Saturday, July 9, 2016

Will The State Controlled Huawei and their success in Canada, open U.S. doors?


Sean Yang, president of Huawei Canada
MOBILE

Will The State Controlled Huawei and their success in Canada, open U.S. doors?




Some think Huawei's Canadian success could help dispel anxiety in the much more valuable U.S. market, where there are concerns about espionage and Huawei's links to the Chinese government and military [PLA]. For example, Sprint Nextel Corp., which provides telecom services to the U.S. government, excluded Huawei from a multibillion-dollar contract last fall after a group of senators wrote a public letter to Obama administration officials. Here, Huawei Canada president Sean Yang talks about the company's progress.

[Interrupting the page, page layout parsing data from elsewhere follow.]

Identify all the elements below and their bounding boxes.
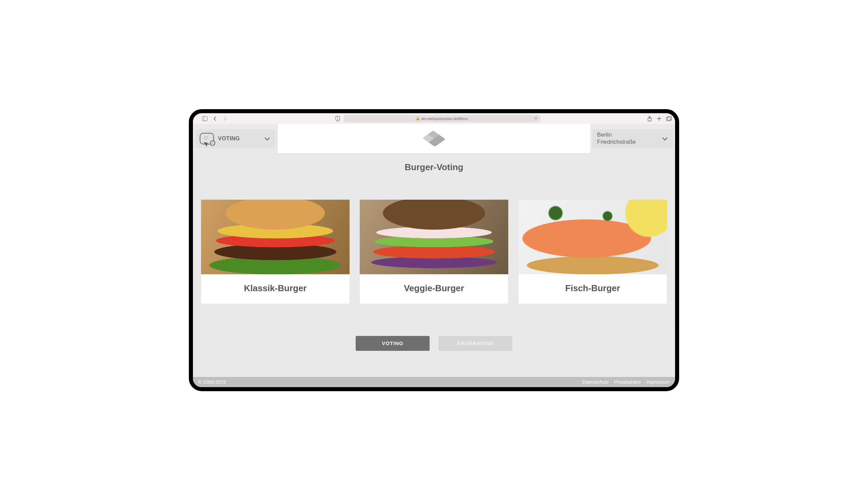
burger-image: [518, 200, 667, 274]
svg-rect-0: [202, 116, 207, 121]
footer-link-datenschutz[interactable]: Datenschutz: [583, 379, 609, 385]
footer-link-privatsphaere[interactable]: Privatsphäre: [614, 379, 641, 385]
mode-dropdown[interactable]: ♡ ✓ VOTING: [195, 129, 275, 148]
url-text: dev.webspeiseplan.de/Menu: [421, 117, 468, 121]
voting-icon: ♡ ✓: [200, 133, 214, 145]
page-header: ♡ ✓ VOTING Berlin Friedrichstraße: [193, 124, 675, 153]
location-dropdown[interactable]: Berlin Friedrichstraße: [592, 129, 673, 148]
page: ♡ ✓ VOTING Berlin Friedrichstraße: [193, 124, 675, 387]
tab-results[interactable]: ERGEBNISSE: [438, 336, 512, 351]
lock-icon: 🔒: [416, 117, 420, 120]
footer-copyright: © 2003-2023: [198, 379, 226, 385]
voting-card-label: Fisch-Burger: [518, 274, 667, 304]
burger-image: [360, 200, 508, 274]
back-icon[interactable]: [212, 116, 218, 122]
page-footer: © 2003-2023 Datenschutz · Privatsphäre ·…: [193, 377, 675, 387]
footer-sep: ·: [611, 379, 612, 385]
voting-card-fisch[interactable]: Fisch-Burger: [518, 200, 667, 304]
voting-card-veggie[interactable]: Veggie-Burger: [360, 200, 508, 304]
voting-card-label: Klassik-Burger: [201, 274, 350, 304]
new-tab-icon[interactable]: [657, 116, 662, 121]
sidebar-toggle-icon[interactable]: [202, 116, 208, 122]
location-dropdown-label: Berlin Friedrichstraße: [597, 132, 657, 145]
bottom-tabs: VOTING ERGEBNISSE: [201, 328, 667, 360]
voting-card-row: Klassik-Burger Veggie-Burger Fisch-Burge…: [201, 200, 667, 304]
share-icon[interactable]: [647, 116, 652, 121]
footer-link-impressum[interactable]: Impressum: [646, 379, 670, 385]
privacy-shield-icon[interactable]: [335, 116, 340, 121]
url-bar[interactable]: 🔒 dev.webspeiseplan.de/Menu ⟳: [343, 115, 540, 122]
browser-toolbar: 🔒 dev.webspeiseplan.de/Menu ⟳: [193, 113, 675, 124]
chevron-down-icon: [264, 136, 271, 141]
burger-image: [201, 200, 350, 274]
app-logo: [424, 129, 444, 148]
footer-sep: ·: [643, 379, 644, 385]
chevron-down-icon: [662, 136, 668, 141]
reload-icon[interactable]: ⟳: [534, 116, 538, 121]
tab-voting[interactable]: VOTING: [356, 336, 430, 351]
voting-card-klassik[interactable]: Klassik-Burger: [201, 200, 350, 304]
device-frame: 🔒 dev.webspeiseplan.de/Menu ⟳ ♡: [189, 109, 679, 391]
voting-card-label: Veggie-Burger: [360, 274, 508, 304]
mode-dropdown-label: VOTING: [218, 135, 260, 142]
tabs-overview-icon[interactable]: [666, 116, 672, 121]
main-content: Burger-Voting Klassik-Burger Veggie-Burg…: [193, 153, 675, 377]
forward-icon: [222, 116, 228, 122]
page-title: Burger-Voting: [201, 162, 667, 172]
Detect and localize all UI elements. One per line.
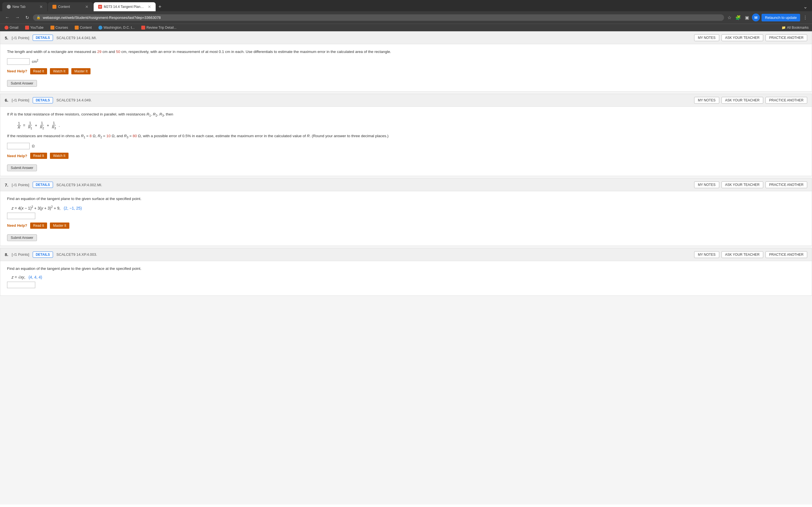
question-8-scalcet: SCALCET9 14.XP.4.003.: [56, 252, 97, 257]
question-7-submit-btn[interactable]: Submit Answer: [7, 234, 37, 241]
bookmark-courses-label: Courses: [56, 25, 68, 30]
back-button[interactable]: ←: [3, 14, 11, 21]
question-6-practice-btn[interactable]: PRACTICE ANOTHER: [765, 97, 807, 104]
question-5-scalcet: SCALCET9 14.4.041.MI.: [56, 36, 97, 40]
question-5-submit-btn[interactable]: Submit Answer: [7, 80, 37, 87]
question-5-answer-input[interactable]: [7, 58, 30, 65]
browser-chrome: New Tab ✕ Content ✕ W M273 14.4 Tangent …: [0, 0, 812, 31]
q6-frac-1R3: 1R3: [51, 121, 57, 130]
bookmark-washington[interactable]: Washington, D.C. t...: [97, 25, 136, 30]
bookmark-star-button[interactable]: ☆: [726, 14, 732, 21]
question-7-ask-teacher-btn[interactable]: ASK YOUR TEACHER: [721, 181, 763, 188]
nav-bar: ← → ↻ 🔒 webassign.net/web/Student/Assign…: [0, 11, 812, 24]
youtube-favicon: [25, 25, 29, 30]
q6-frac-1R: 1R: [17, 121, 21, 129]
question-7-body: Find an equation of the tangent plane to…: [0, 191, 812, 245]
question-8-ask-teacher-btn[interactable]: ASK YOUR TEACHER: [721, 251, 763, 258]
question-6-need-help-label: Need Help?: [7, 154, 28, 158]
question-6-details-btn[interactable]: DETAILS: [33, 97, 53, 103]
question-7-read-it-btn[interactable]: Read It: [30, 223, 47, 229]
bookmark-youtube[interactable]: YouTube: [24, 25, 45, 30]
question-8-equation: z = √xy, (4, 4, 4): [11, 275, 805, 279]
question-8-input-row: [7, 282, 805, 288]
nav-actions: ☆ 🧩 ▣ M Relaunch to update ⋮: [726, 13, 809, 21]
tab-overflow-button[interactable]: ⌄: [801, 3, 810, 11]
tab-content-close[interactable]: ✕: [85, 4, 89, 9]
content-favicon: [52, 5, 56, 9]
all-bookmarks[interactable]: 📁 All Bookmarks: [781, 25, 809, 30]
question-7-details-btn[interactable]: DETAILS: [33, 182, 53, 188]
question-5-details-btn[interactable]: DETAILS: [33, 35, 53, 41]
q6-fraction-label: 1R = 1R1 + 1R2 + 1R3 .: [16, 123, 60, 128]
question-6-header: 6. [-/1 Points] DETAILS SCALCET9 14.4.04…: [0, 94, 812, 107]
question-7-need-help: Need Help? Read It Master It: [7, 223, 805, 229]
question-8-points: [-/1 Points]: [12, 252, 29, 257]
bookmark-content-label: Content: [80, 25, 92, 30]
question-6-unit: Ω: [32, 144, 35, 148]
bookmark-courses[interactable]: Courses: [49, 25, 69, 30]
question-6-text-post: If the resistances are measured in ohms …: [7, 133, 805, 140]
relaunch-button[interactable]: Relaunch to update: [762, 14, 800, 21]
question-6-read-it-btn[interactable]: Read It: [30, 153, 47, 159]
tab-new-tab-close[interactable]: ✕: [40, 4, 43, 9]
reload-button[interactable]: ↻: [24, 14, 31, 21]
question-7-practice-btn[interactable]: PRACTICE ANOTHER: [765, 181, 807, 188]
question-8-actions: MY NOTES ASK YOUR TEACHER PRACTICE ANOTH…: [694, 251, 807, 258]
question-8-text: Find an equation of the tangent plane to…: [7, 266, 805, 272]
new-tab-favicon: [7, 5, 11, 9]
question-5-master-it-btn[interactable]: Master It: [71, 68, 91, 74]
q6-frac-1R2: 1R2: [39, 121, 45, 130]
question-6-my-notes-btn[interactable]: MY NOTES: [694, 97, 719, 104]
q6-frac-1R1: 1R1: [28, 121, 33, 130]
question-8-answer-input[interactable]: [7, 282, 35, 288]
profile-button[interactable]: M: [752, 13, 760, 21]
question-6-body: If R is the total resistance of three re…: [0, 107, 812, 176]
extension-button[interactable]: 🧩: [734, 14, 742, 21]
question-7-answer-input[interactable]: [7, 213, 35, 219]
question-5-body: The length and width of a rectangle are …: [0, 44, 812, 91]
lock-icon: 🔒: [36, 15, 41, 19]
question-7-master-it-btn[interactable]: Master It: [50, 223, 69, 229]
bookmark-review[interactable]: Review Trip Detail...: [140, 25, 177, 30]
new-tab-button[interactable]: +: [156, 4, 164, 10]
question-6-actions: MY NOTES ASK YOUR TEACHER PRACTICE ANOTH…: [694, 97, 807, 104]
question-7-need-help-label: Need Help?: [7, 223, 28, 228]
question-7-scalcet: SCALCET9 14.XP.4.002.MI.: [56, 183, 102, 187]
question-5-ask-teacher-btn[interactable]: ASK YOUR TEACHER: [721, 34, 763, 41]
question-5-points: [-/1 Points]: [12, 36, 29, 40]
question-6-ask-teacher-btn[interactable]: ASK YOUR TEACHER: [721, 97, 763, 104]
q7-eq: z = 4(x − 1)2 + 3(y + 3)2 + 9, (2, −1, 2…: [11, 206, 82, 210]
question-6-submit-btn[interactable]: Submit Answer: [7, 165, 37, 171]
bookmark-washington-label: Washington, D.C. t...: [103, 25, 135, 30]
sidebar-button[interactable]: ▣: [744, 14, 750, 21]
question-5-my-notes-btn[interactable]: MY NOTES: [694, 34, 719, 41]
address-bar[interactable]: 🔒 webassign.net/web/Student/Assignment-R…: [33, 14, 724, 21]
question-8-my-notes-btn[interactable]: MY NOTES: [694, 251, 719, 258]
question-5-header: 5. [-/1 Points] DETAILS SCALCET9 14.4.04…: [0, 32, 812, 44]
question-6-block: 6. [-/1 Points] DETAILS SCALCET9 14.4.04…: [0, 94, 812, 176]
forward-button[interactable]: →: [13, 14, 21, 21]
tab-webassign[interactable]: W M273 14.4 Tangent Planes - ✕: [94, 2, 156, 11]
menu-button[interactable]: ⋮: [802, 14, 809, 21]
question-5-read-it-btn[interactable]: Read It: [30, 68, 47, 74]
question-5-watch-it-btn[interactable]: Watch It: [50, 68, 68, 74]
tab-webassign-close[interactable]: ✕: [148, 4, 151, 9]
question-6-num: 6.: [5, 98, 8, 103]
question-8-details-btn[interactable]: DETAILS: [33, 251, 53, 258]
q7-point: (2, −1, 25): [64, 206, 82, 210]
tab-content[interactable]: Content ✕: [48, 2, 93, 11]
courses-favicon: [50, 25, 54, 30]
question-8-practice-btn[interactable]: PRACTICE ANOTHER: [765, 251, 807, 258]
q8-point: (4, 4, 4): [29, 275, 42, 279]
q6-val3: 80: [133, 134, 137, 138]
question-5-unit: cm2: [32, 59, 38, 64]
bookmark-gmail[interactable]: Gmail: [3, 25, 19, 30]
question-6-answer-input[interactable]: [7, 143, 30, 149]
question-6-watch-it-btn[interactable]: Watch It: [50, 153, 68, 159]
tab-new-tab[interactable]: New Tab ✕: [2, 2, 47, 11]
question-7-my-notes-btn[interactable]: MY NOTES: [694, 181, 719, 188]
question-5-practice-btn[interactable]: PRACTICE ANOTHER: [765, 34, 807, 41]
q5-val1: 29: [97, 50, 101, 54]
bookmark-content[interactable]: Content: [73, 25, 93, 30]
question-6-text-pre: If R is the total resistance of three re…: [7, 111, 805, 118]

Why set up shop in Markham?
We launched preparations for Huawei Canada back in the year 2007. … Canada is a very important market for Huawei, globally. Canada has a very strong heritage of technology innovation. We really want to improve our understanding of Canada, of North American technology.

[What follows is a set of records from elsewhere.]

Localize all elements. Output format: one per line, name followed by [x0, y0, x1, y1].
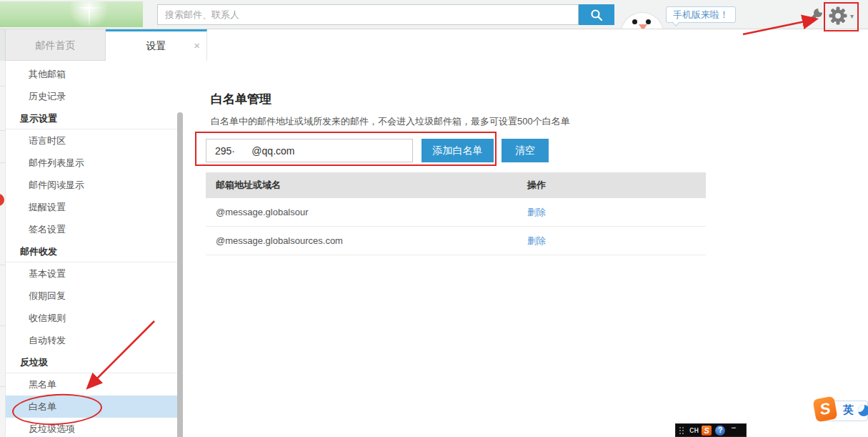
sidebar-item[interactable]: 其他邮箱 — [6, 63, 177, 85]
settings-nav: 其他邮箱历史记录显示设置语言时区邮件列表显示邮件阅读显示提醒设置签名设置邮件收发… — [6, 61, 177, 437]
avatar-eye — [632, 19, 637, 24]
background-mail-list-edge — [0, 61, 6, 437]
col-address-header: 邮箱地址或域名 — [206, 172, 281, 198]
ime-language-bar[interactable]: CH S ? − — [675, 423, 747, 437]
table-header-row: 邮箱地址或域名 操作 — [206, 172, 706, 198]
search-input[interactable] — [157, 4, 579, 25]
sidebar-item[interactable]: 反垃圾选项 — [6, 418, 177, 437]
sidebar-item[interactable]: 邮件收发 — [6, 240, 177, 262]
delete-link[interactable]: 删除 — [527, 227, 546, 255]
mobile-version-tip[interactable]: 手机版来啦！ — [666, 6, 736, 23]
table-body: @message.globalsour 删除 @message.globalso… — [206, 198, 706, 255]
sidebar-item[interactable]: 基本设置 — [6, 262, 177, 285]
tab-sliver — [0, 29, 6, 61]
sidebar-item[interactable]: 收信规则 — [6, 307, 177, 329]
address-cell: @message.globalsour — [206, 198, 309, 227]
settings-gear-button[interactable]: ▾ — [827, 6, 857, 26]
delete-link[interactable]: 删除 — [527, 198, 546, 227]
sidebar-item[interactable]: 提醒设置 — [6, 196, 177, 218]
whitelist-address-input[interactable] — [206, 139, 413, 162]
page-title: 白名单管理 — [211, 91, 271, 107]
sidebar-item[interactable]: 邮件列表显示 — [6, 152, 177, 174]
table-row: @message.globalsources.com 删除 — [206, 227, 706, 255]
mail-settings-screen: 手机版来啦！ ▾ — [0, 0, 868, 437]
chevron-down-icon: ▾ — [850, 12, 854, 20]
close-tab-icon[interactable]: × — [194, 31, 200, 60]
sidebar-item[interactable]: 假期回复 — [6, 285, 177, 307]
tab-settings[interactable]: 设置 × — [106, 29, 207, 61]
sidebar-item[interactable]: 黑名单 — [6, 373, 177, 396]
add-whitelist-button[interactable]: 添加白名单 — [421, 139, 494, 162]
page-description: 白名单中的邮件地址或域所发来的邮件，不会进入垃圾邮件箱，最多可设置500个白名单 — [211, 115, 570, 128]
clear-button[interactable]: 清空 — [502, 139, 549, 162]
sogou-language-mode[interactable]: 英 — [843, 403, 854, 417]
wrench-icon[interactable] — [805, 7, 824, 26]
sidebar-item[interactable]: 显示设置 — [6, 107, 177, 129]
gear-icon — [827, 5, 849, 26]
col-action-header: 操作 — [527, 172, 546, 198]
sidebar-item[interactable]: 白名单 — [6, 396, 177, 418]
ime-lang-label[interactable]: CH — [689, 426, 699, 435]
sogou-logo-icon[interactable]: S — [812, 396, 837, 423]
search-button[interactable] — [579, 4, 614, 25]
minimize-icon[interactable]: − — [731, 423, 736, 433]
sparkle-icon — [80, 0, 99, 27]
moon-icon[interactable] — [858, 405, 868, 416]
address-cell: @message.globalsources.com — [206, 227, 343, 255]
whitelist-table: 邮箱地址或域名 操作 @message.globalsour 删除 @messa… — [206, 172, 706, 255]
sidebar-item[interactable]: 自动转发 — [6, 329, 177, 351]
table-row: @message.globalsour 删除 — [206, 198, 706, 227]
avatar-eye — [646, 19, 651, 24]
tab-mail-home[interactable]: 邮件首页 — [6, 29, 106, 61]
sidebar-item[interactable]: 邮件阅读显示 — [6, 174, 177, 196]
avatar-beak — [639, 24, 647, 29]
sidebar-item[interactable]: 语言时区 — [6, 129, 177, 152]
search-icon — [589, 8, 604, 22]
sidebar-item[interactable]: 签名设置 — [6, 218, 177, 240]
promo-banner[interactable] — [0, 1, 143, 27]
avatar[interactable] — [621, 12, 664, 29]
drag-handle-icon[interactable] — [679, 426, 685, 435]
sidebar-item[interactable]: 历史记录 — [6, 85, 177, 107]
sidebar-scrollbar[interactable] — [177, 112, 183, 437]
help-icon[interactable]: ? — [715, 426, 725, 436]
tab-settings-label: 设置 — [146, 40, 166, 51]
topbar: 手机版来啦！ ▾ — [0, 0, 868, 29]
sogou-ime-icon[interactable]: S — [702, 426, 712, 436]
sidebar-item[interactable]: 反垃圾 — [6, 351, 177, 373]
unread-badge — [0, 194, 4, 206]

Was building the new wireless network for Bell and Telus a milestone for Huawei?
Exactly. We treated this as a very significant milestone in Canada, the cornerstone of our business in Canada. Also, this is a very important milestone for North America. This network is very, very advanced technology.
Huawei was always known as the cheap alternative to established network builders, such as Ericsson. How has that reputation evolved over time?

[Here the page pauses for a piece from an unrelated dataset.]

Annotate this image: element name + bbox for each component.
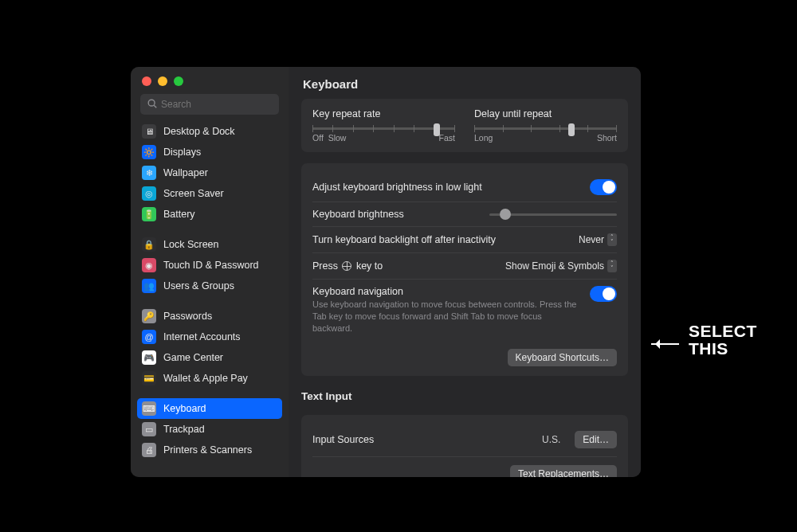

This is a kind of misunderstanding about Huawei. People might have these kind of misconceptions about "Made in China." But from day one, we have been using the best technologies. We're using the best people to develop the product. If you're talking about price, you're right. But cost-effective doesn't mean cheap.
There have been concerns, especially in the United States, about Huawei's potential links to the Chinese government. Is this holding back Huawei's international growth?
That is just a misunderstanding. We are a private company. We have no connections to the Chinese government, with the Chinese military. Some of the misunderstanding may come from the competition, right? We really hope we can have better communication.
How different is Canada's telecom landscape now compared with when you first entered North America?
For Canada, it's a very open country. It's very easy to develop business here. We got very strong support from governments, from local operators and from local communities.